Well, I’m not really a poet so I don’t have any poem works-in-progress that are causing me angst or trouble.  Plus I only write in highly structured poetry forms, so you can’t really add a line here and there.  But this still sounded like a cool and interesting idea, so I decided I would take it, tweak it, and make it my own.

So my version: Take a short poem that I have written previously, double space it, and add the new lines as above, disregarding the original rhyme/meter scheme mandated by the poetry form.  The focus will be on lengthening/adapting/altering the original to create a new free-form poem while maintaining the concept/subject of the original short poem, rather than on revising the original to get past the previous difficulty.
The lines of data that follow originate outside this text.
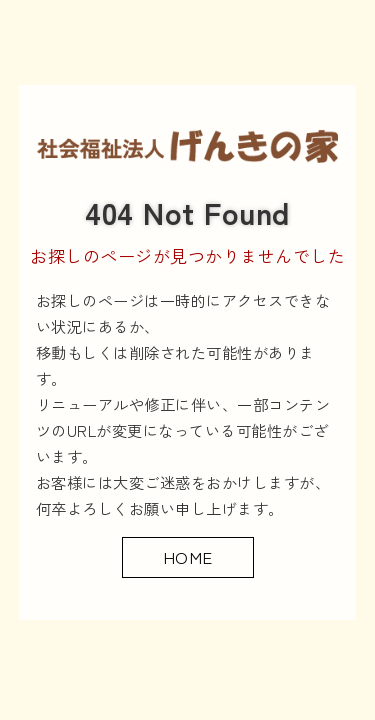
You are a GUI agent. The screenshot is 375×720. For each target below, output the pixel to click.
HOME (188, 556)
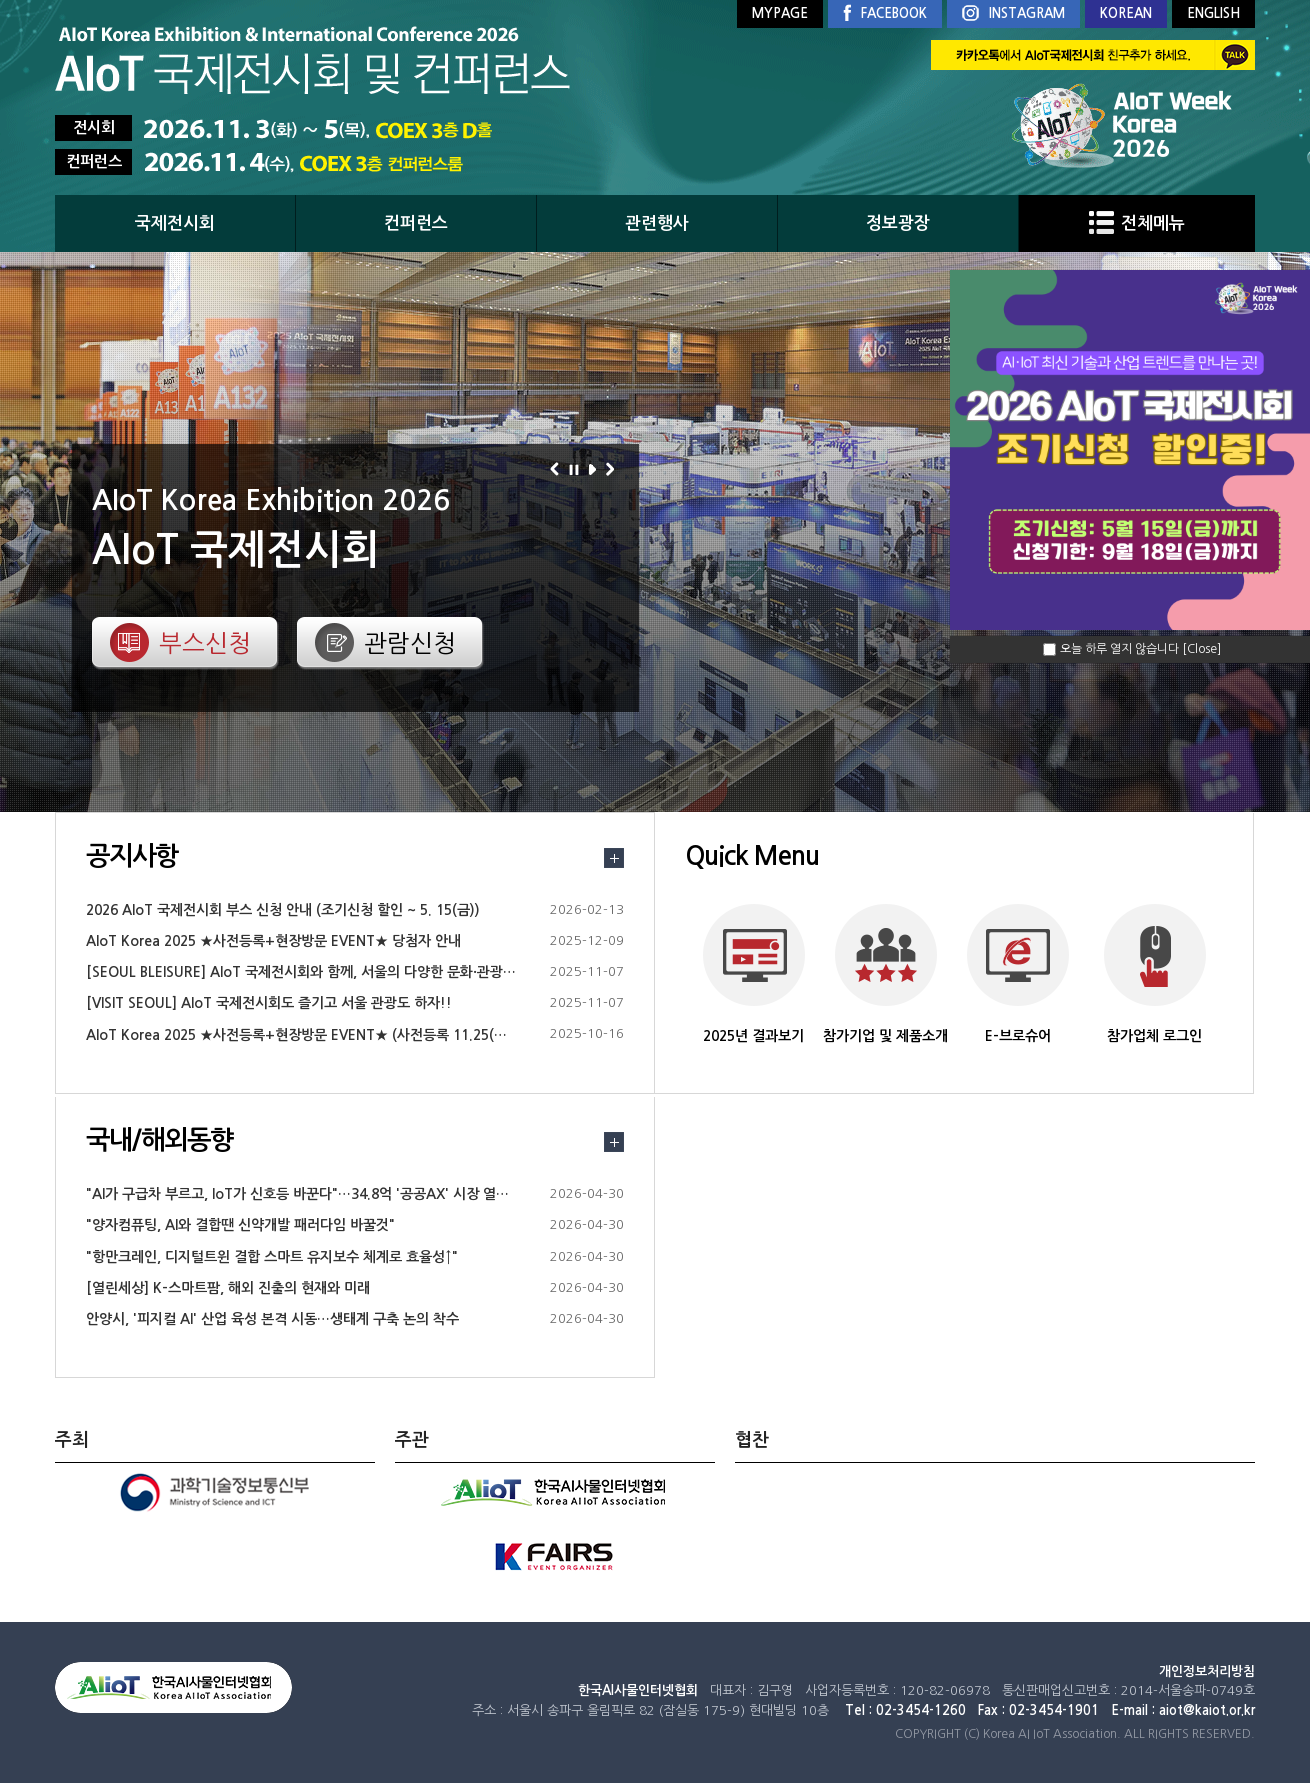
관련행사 (657, 223)
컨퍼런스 (416, 223)
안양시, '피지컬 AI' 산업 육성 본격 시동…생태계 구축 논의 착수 (272, 1319)
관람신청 (410, 643)
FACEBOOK (885, 14)
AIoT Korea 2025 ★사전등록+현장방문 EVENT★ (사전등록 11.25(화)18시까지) (329, 1035)
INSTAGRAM (1013, 14)
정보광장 (898, 223)
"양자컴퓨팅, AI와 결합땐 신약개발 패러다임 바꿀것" (240, 1225)
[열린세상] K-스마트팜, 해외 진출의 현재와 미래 (228, 1288)
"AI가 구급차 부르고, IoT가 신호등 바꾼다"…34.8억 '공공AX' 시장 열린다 (304, 1194)
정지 (577, 469)
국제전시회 (175, 223)
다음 (613, 469)
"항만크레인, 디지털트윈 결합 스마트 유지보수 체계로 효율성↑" (272, 1257)
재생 (595, 469)
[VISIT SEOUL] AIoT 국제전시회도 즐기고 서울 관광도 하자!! (269, 1003)
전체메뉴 (1137, 223)
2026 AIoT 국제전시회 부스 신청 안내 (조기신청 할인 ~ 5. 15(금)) (283, 910)
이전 (557, 469)
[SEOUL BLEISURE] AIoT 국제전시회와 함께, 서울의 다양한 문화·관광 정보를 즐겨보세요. (352, 972)
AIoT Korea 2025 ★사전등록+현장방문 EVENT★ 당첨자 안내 (273, 941)
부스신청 (205, 643)
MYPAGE (780, 13)
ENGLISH (1213, 13)
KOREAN (1126, 13)
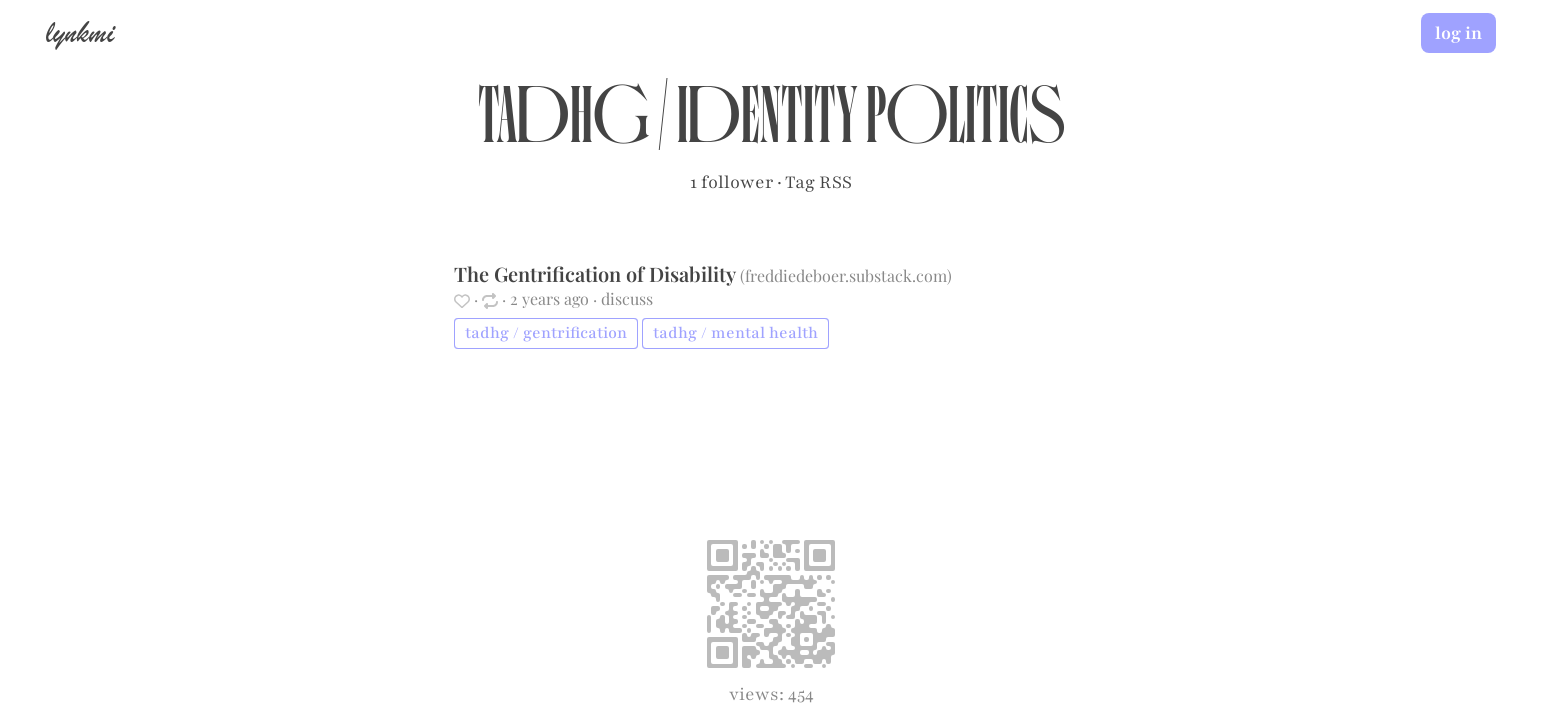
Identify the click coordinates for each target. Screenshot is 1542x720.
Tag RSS (818, 182)
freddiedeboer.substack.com (846, 275)
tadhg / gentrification (546, 333)
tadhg (563, 126)
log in (1458, 33)
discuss (627, 298)
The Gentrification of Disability (597, 273)
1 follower (731, 182)
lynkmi (80, 32)
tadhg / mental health (735, 333)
Sound good?  I think so too…  So here goes!  The added lines are italicized.

***

Nothing

Nothing.
Absence.  Void.  Oblivion.
That’s what I see.
No movement, no action,
Nothing going past me,
Nothing coming for me,
Nothing waiting for or on me.
Nothing here, there, or anywhere.
Just me
Right now.

***

A Blur

It all goes so fast.
Things move, change, adapt, grow, stop, start
How, why, where, what, when – who knows?
Movement is all I can see.
All that I do know –
The only thing that I can say with certainty
Is that it comes and it goes
Always in motion,
In a blur – life, passing by.
Never waiting for us to catch up.

***

The Quiet

I love when the world goes quiet and still;
When the spinning whirling twirling comes to a halt,
When everything stops, pauses, ceases for a moment in time.
When everything is quiet.
Unlike many, this absence goes not give me a chill –
I am not afraid to be still.
Rather, I find it perfect, peaceful, sublime.
The eye of my storm.

If it were up to me, there would be mandatory silence
Enforced by the universe
At regular intervals throughout the day –
Null moments,
Required time to just sit and be ruled by calm and patience;
No action allowed –
Empty time, devoid of work, absent all play.
My own little black hole.

I need time to just be – not be helpful or be clever or be nice,
Not to worry about you or me or the price of tea in China
But to just exist, lost in my own world, my own head,
Sitting in my own quiet dark mental corner, facing the wall.
I am not a rock, don’t want to be alone forever, am not made of ice;
No man is an island, and I am no man.
I need interaction too, need love and conversation as much as water or bread.
I didn’t always.  You gave me that, my love, and I can never thank you enough.

But handfuls of placid moments, scattered here and there
Are still a part of who I am,
Are essential to my psychological welfare.
Without them, I am not me.  Even with you.